Stored data entries
———
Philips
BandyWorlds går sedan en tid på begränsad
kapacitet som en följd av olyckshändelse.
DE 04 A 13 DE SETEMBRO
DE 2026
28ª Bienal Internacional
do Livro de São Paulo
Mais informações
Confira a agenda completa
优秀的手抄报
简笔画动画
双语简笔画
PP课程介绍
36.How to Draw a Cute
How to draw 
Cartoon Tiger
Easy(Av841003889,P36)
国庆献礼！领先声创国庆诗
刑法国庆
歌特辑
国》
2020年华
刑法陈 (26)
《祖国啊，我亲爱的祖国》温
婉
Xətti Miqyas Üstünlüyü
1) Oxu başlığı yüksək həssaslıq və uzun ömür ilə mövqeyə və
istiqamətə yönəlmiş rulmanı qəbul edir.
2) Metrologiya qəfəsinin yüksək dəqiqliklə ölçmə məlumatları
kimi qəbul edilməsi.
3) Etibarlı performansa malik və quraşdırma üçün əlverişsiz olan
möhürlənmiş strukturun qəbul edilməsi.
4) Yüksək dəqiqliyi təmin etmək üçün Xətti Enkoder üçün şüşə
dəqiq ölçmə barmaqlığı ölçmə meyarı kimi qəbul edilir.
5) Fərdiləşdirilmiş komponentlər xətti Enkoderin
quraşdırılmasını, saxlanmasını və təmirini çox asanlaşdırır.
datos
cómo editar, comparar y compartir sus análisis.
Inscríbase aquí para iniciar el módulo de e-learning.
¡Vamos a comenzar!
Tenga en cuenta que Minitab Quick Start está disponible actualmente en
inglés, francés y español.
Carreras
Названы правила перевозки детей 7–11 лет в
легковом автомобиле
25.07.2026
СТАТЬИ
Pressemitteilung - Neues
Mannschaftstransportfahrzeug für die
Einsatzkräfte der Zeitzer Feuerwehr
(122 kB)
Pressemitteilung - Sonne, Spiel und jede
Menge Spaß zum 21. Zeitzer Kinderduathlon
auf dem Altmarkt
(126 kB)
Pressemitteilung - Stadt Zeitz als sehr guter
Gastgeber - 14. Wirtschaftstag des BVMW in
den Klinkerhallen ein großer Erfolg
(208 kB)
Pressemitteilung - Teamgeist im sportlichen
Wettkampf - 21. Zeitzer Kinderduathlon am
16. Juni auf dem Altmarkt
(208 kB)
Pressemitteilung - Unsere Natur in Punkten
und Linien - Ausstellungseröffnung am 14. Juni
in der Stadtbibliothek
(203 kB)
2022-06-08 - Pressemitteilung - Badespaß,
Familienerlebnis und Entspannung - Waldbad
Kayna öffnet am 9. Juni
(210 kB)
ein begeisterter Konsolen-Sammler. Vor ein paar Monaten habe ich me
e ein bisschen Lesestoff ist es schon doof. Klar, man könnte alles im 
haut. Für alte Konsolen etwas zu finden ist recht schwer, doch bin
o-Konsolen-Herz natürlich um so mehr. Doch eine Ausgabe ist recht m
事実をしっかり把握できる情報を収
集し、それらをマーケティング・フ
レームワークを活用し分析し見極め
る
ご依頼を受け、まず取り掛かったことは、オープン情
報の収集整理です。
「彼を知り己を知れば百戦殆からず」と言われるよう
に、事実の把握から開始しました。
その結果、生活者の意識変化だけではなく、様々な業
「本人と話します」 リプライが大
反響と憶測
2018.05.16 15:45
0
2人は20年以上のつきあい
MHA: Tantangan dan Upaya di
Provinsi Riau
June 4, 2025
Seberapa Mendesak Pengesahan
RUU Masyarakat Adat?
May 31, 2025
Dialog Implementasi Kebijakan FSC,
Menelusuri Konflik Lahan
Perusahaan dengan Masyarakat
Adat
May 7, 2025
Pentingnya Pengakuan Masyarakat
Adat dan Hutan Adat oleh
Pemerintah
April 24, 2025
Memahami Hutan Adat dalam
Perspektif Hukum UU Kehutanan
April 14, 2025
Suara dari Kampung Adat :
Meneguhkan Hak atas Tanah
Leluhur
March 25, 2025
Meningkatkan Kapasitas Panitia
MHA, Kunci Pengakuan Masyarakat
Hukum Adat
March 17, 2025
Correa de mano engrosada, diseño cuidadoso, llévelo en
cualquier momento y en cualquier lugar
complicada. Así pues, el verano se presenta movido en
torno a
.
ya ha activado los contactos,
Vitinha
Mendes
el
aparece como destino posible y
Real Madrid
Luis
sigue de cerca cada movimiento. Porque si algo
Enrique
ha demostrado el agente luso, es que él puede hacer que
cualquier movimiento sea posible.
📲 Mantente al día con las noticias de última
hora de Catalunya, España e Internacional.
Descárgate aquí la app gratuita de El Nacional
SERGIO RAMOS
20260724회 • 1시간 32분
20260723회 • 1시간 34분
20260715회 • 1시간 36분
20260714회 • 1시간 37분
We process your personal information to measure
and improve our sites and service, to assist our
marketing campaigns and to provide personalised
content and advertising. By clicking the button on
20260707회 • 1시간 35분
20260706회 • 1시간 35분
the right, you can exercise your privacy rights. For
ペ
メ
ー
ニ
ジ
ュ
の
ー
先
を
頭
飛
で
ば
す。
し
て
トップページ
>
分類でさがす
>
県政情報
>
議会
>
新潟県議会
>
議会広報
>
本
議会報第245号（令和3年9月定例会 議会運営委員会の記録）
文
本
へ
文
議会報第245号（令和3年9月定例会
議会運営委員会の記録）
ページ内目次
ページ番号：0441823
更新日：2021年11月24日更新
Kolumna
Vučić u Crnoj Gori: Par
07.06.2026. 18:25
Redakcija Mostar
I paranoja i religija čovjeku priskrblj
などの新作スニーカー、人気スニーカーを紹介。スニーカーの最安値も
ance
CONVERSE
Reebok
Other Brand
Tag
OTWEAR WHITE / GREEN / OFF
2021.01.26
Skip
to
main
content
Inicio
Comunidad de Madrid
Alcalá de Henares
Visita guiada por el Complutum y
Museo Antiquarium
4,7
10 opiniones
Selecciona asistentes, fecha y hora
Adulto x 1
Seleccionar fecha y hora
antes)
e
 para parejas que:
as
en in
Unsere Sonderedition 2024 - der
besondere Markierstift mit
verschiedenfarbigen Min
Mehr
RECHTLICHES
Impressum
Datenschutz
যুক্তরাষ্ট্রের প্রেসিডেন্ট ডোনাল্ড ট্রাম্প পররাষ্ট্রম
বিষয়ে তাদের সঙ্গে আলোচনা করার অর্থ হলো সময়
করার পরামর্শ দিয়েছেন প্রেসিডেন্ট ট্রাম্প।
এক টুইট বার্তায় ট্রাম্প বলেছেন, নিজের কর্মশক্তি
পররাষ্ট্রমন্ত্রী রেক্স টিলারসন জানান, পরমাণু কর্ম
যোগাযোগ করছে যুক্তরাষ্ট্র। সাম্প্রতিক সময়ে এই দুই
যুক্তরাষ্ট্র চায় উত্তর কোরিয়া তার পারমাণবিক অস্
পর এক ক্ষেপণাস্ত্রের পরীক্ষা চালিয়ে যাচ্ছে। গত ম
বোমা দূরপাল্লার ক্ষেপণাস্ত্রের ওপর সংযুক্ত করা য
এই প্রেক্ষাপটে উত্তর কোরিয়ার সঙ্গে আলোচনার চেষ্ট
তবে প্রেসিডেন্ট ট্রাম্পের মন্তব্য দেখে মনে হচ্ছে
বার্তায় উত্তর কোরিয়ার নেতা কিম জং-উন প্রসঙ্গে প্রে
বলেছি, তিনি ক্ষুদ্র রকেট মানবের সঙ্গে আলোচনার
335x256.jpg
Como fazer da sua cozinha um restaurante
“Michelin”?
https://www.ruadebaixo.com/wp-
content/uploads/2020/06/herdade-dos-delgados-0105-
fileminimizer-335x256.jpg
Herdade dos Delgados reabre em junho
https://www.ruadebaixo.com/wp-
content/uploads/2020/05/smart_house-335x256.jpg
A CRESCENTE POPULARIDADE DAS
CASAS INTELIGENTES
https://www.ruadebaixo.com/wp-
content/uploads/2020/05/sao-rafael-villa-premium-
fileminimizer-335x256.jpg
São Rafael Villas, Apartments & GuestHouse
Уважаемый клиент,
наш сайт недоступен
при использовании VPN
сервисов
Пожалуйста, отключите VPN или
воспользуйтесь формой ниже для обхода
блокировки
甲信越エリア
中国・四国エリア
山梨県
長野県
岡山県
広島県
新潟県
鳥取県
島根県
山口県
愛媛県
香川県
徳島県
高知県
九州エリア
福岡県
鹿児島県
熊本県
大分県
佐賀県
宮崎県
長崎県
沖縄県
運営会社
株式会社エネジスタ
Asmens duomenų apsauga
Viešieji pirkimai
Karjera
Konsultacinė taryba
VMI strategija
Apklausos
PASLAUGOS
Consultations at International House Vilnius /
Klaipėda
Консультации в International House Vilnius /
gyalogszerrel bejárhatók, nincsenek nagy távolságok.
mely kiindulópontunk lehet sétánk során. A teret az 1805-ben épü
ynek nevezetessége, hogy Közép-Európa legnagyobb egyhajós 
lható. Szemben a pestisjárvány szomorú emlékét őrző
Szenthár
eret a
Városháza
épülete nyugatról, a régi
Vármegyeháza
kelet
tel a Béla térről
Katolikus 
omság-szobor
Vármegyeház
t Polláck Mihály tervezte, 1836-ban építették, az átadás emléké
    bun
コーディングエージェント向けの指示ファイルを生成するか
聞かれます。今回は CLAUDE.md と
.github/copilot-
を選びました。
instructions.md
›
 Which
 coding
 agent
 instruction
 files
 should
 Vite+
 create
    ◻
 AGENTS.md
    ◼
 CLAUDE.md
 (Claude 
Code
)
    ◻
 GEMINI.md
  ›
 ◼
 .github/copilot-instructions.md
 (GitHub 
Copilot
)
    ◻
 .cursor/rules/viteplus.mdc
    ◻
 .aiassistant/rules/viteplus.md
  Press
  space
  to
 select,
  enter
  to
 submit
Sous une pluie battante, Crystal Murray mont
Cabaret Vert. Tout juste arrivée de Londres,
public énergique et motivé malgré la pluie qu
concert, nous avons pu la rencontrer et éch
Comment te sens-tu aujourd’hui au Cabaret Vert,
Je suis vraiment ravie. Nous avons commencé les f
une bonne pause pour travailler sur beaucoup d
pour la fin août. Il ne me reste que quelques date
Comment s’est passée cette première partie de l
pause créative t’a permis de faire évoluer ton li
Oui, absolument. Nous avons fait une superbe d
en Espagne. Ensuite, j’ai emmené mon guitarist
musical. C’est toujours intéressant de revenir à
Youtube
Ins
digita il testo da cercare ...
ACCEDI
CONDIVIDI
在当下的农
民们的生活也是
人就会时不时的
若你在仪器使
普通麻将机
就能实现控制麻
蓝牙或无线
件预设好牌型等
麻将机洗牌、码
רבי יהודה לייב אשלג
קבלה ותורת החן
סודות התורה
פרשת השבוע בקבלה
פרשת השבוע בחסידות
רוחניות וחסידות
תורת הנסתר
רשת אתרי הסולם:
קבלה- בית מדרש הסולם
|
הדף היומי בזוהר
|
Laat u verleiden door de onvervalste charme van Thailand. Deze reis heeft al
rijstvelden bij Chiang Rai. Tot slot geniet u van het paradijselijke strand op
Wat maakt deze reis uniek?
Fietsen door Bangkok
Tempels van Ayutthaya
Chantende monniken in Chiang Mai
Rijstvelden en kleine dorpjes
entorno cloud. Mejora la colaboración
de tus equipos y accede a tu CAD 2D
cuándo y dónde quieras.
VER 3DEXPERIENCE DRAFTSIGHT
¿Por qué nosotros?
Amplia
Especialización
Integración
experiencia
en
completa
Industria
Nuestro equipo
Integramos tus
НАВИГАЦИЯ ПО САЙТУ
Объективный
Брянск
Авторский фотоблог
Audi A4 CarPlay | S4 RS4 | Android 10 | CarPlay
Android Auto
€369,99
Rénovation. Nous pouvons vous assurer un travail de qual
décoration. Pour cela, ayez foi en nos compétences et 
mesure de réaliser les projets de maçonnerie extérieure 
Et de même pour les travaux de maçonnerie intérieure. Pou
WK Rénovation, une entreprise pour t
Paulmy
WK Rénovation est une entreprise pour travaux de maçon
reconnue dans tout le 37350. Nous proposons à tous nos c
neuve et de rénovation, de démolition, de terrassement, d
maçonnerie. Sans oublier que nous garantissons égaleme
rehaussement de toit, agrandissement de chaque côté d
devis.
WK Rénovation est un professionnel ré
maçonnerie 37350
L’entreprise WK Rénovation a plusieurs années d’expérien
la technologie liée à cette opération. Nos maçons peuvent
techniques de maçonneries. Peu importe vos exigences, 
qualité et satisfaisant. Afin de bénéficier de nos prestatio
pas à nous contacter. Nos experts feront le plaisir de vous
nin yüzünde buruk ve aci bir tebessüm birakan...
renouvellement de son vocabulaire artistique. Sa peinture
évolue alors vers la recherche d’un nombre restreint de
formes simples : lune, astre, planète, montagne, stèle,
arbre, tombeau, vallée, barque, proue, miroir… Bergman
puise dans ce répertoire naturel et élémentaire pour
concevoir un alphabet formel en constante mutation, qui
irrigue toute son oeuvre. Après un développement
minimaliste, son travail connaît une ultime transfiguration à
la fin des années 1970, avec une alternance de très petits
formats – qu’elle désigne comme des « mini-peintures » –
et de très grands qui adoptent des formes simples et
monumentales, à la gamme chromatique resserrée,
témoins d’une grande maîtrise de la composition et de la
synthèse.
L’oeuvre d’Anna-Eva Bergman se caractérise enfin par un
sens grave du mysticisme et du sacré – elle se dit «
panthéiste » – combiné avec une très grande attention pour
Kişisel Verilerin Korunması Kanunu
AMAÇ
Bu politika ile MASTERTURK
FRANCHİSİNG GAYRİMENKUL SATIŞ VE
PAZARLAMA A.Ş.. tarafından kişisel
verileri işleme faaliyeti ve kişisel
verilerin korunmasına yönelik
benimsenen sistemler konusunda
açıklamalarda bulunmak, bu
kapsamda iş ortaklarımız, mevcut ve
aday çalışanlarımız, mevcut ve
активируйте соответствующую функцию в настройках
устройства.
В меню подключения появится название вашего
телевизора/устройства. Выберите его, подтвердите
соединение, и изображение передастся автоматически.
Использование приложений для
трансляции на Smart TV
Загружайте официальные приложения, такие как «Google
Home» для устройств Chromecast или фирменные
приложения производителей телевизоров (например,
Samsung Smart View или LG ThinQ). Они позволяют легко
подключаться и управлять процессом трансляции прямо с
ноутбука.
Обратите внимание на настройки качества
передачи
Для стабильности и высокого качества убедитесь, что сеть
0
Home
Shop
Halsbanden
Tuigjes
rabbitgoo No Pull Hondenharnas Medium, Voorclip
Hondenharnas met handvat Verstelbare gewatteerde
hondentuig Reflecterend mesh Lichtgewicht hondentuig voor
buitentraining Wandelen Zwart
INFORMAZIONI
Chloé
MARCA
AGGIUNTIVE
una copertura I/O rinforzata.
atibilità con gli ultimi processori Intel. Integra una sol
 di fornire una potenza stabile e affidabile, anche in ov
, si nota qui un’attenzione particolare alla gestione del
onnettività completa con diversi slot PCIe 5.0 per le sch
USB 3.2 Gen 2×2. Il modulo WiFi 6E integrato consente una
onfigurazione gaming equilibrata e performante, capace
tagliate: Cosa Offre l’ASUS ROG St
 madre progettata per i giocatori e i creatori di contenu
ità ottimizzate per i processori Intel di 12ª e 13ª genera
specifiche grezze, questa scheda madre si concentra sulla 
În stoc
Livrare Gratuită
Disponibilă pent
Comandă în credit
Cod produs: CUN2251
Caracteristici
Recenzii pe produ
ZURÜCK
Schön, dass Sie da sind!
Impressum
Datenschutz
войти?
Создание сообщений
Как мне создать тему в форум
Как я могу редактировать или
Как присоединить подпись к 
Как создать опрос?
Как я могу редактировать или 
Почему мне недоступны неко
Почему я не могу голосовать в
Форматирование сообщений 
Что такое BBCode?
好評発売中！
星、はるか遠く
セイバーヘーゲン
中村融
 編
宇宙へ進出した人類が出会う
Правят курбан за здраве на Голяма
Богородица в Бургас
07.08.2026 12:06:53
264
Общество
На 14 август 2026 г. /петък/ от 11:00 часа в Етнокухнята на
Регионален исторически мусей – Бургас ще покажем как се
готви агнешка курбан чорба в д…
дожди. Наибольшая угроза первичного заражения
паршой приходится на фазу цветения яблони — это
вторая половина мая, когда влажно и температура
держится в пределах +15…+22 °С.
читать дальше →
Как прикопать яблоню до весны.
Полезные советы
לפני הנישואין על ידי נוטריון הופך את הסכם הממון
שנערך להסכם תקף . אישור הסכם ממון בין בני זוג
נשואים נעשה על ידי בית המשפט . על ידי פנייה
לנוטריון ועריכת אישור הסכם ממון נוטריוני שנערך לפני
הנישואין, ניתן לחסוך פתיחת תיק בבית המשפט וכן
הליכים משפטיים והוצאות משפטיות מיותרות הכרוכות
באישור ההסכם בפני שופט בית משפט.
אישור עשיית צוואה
———
◆ **What is required**:
Starting from the data above, filter for lines with "avons" and copy each one.

◆ **Expected output**:
concert, nous avons pu la rencontrer et éch
Je suis vraiment ravie. Nous avons commencé les f
Oui, absolument. Nous avons fait une superbe d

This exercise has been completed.